Courts are issuing more decisions in the employment law context on the issue of whether an employee’s social networking activity can be discovered in a lawsuit between the two parties. Two cases that were decided within the past few weeks offer a good illustration of the developing standards.
Howell v. The Buckeye Ranch (U.S. District Court, Southern District of Ohio)
The plaintiff/employee in Howell filed a sexual harassment lawsuit based on alleged inappropriate touching and sexual comments. The defendant/employer filed an application with the court to compel the employee to disclose names and passwords for each social networking site she used. The employer argued that the information was relevant to whether the alleged acts even happened, and to her current emotional state.
While the court acknowledged that generally “information in the private section of a social media account is discoverable,” the court ruled that the employer’s request for free and unfettered access was overbroad: “The fact that the information defendants seek is in an electronic file as opposed to a file cabinet does not give them the right to rummage through the entire file.”
Mailhoit v.

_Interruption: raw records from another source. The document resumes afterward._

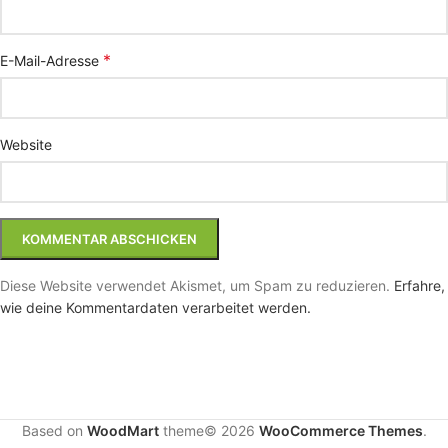
*
E-Mail-Adresse
Website
Diese Website verwendet Akismet, um Spam zu reduzieren.
Erfahre,
wie deine Kommentardaten verarbeitet werden.
Based on
WoodMart
theme© 2026
WooCommerce Themes
.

Home Depot (U.S. District Court, Central District of California)
The plaintiff in Mailhoit also filed an employment discrimination case, in which the defendant/employer also asked the court to order the production of certain “profiles, postings or messages” from the employee’s social networking sites. Notably, the employer supported its request by pointing to certain testimony at the employee’s deposition.
The court noted that social media could be discoverable if the request contains “reasonable particularity” of what is actually being requested, and seeks information that is “reasonably calculated to lead to the discovery of admissible evidence.” While the court found that generalized requests for certain postings allegedly relating to the employee’s emotional state did not meet those exacting standards under the facts of that case, the court did allow the employer to obtain from the employee all social networking communications (messages, wall postings, etc.) between the employee “and any current of former Home Depot employees, or which in any way refer . . . to her employment at Home Depot or this lawsuit[.]”
Employer Take Away: What should you as an employer take away from this development?
The courts’ decisions in Howell and Mailhoit represent two sides of the discovery spectrum, and offer two quick takeaway points:
Point 1. The trend continues to favor employers who seek to discover social networking posts by and involving the employees who sue them. Subject to Point 2….
Point 2. You will be more likely successful in any request to the court if you can show that the requests made are narrowly-tailored, and are supported by evidence connecting the information you seek and your particular case, rather than a generalized feeling, suspicion, or hope that the social networking site “might have” some useful smoking gun. Thus, generalized arguments might not work if they can be applied in virtually every action, and have no connection to the particular case before the court (i.e., we want to see if plaintiff denies the acts took place, or, we want to see if plaintiff acts happy in her social media activity). On the other hand, showing a likelihood of a contradiction with prior testimony, or with a particular claim or statement made in your lawsuit, together with a narrowly crafted request that is not simply seeking “anything and everything” on Facebook, might do the trick.
In short, setting the foundation during deposition questioning in the right case, and then properly tailoring your requests for social networking information, will go a long way to maximizing your success rate in obtaining something that may be of use in your lawsuit defense.